When Lerner took office in 1971 as a young technocrat appointed by the country's military junta, he designed a high-tech network of roadways reserved for buses carrying up to 300 passengers each. The system became the main mode of transportation for the city's residents, who now number 2.2 million, racking up over 2 million rides a day. Meanwhile, dense development along the transit routes spared a lot of green space elsewhere. Bus rapid transit systems like Curitiba's have recently been built in Bogot‡, Jakarta, Melbourne, and Los Angeles.
Environmentalists have long nurtured a Jeffersonian grudge against cities, saying they are injurious to ecological and human health. They've been written off as indelibly dirty places marred by air and water pollution, poverty, and disease. But as the gathering in San Francisco revealed, that attitude is changing. For many reasons, cities are now often seen as playing a crucial role in environmental improvement.

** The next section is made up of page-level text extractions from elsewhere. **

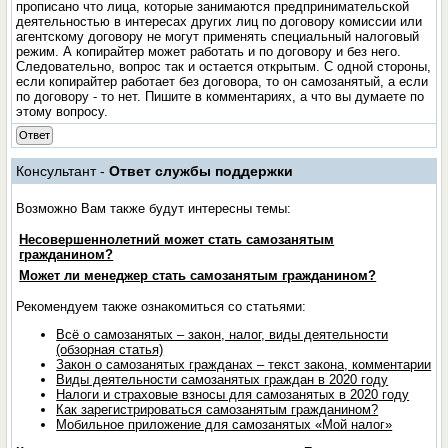
прописано что лица, которые занимаются предпринимательской
деятельностью в интересах других лиц по договору комиссии или
агентскому договору не могут применять специальный налоговый
режим. А копирайтер может работать и по договору и без него.
Следовательно, вопрос так и остается открытым. С одной стороны,
если копирайтер работает без договора, то он самозанятый, а если
по договору - то нет. Пишите в комментариях, а что вы думаете по
этому вопросу.
Ответ
Консультант -
Ответ службы поддержки
Возможно Вам также будут интересны темы:
Несовершеннолетний может стать самозанятым
гражданином?
Может ли менеджер стать самозанятым гражданином?
Рекомендуем также ознакомиться со статьями:
Всё о самозанятых – закон, налог, виды деятельности
(обзорная статья)
Закон о самозанятых гражданах – текст закона, комментарии
Виды деятельности самозанятых граждан в 2020 году
Налоги и страховые взносы для самозанятых в 2020 году
Как зарегистрироваться самозанятым гражданином?
Мобильное приложение для самозанятых «Мой налог»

One simple factor is the world's increasing urbanization. According to the United Nations, 2005 marks the first time in human history that more than half of the earth's population lives in cities, and urban areas consume some three-quarters of the planet's resources. With developed countries living far beyond their ecological means, many now realize that our cities must dramatically reduce their ecological footprints, and fast, if we are to avoid disaster. Three decades after Lerner began his visionary experiment in urban planning, others are adopting his longtime mantra: "The city is not the problem. The city is the solution."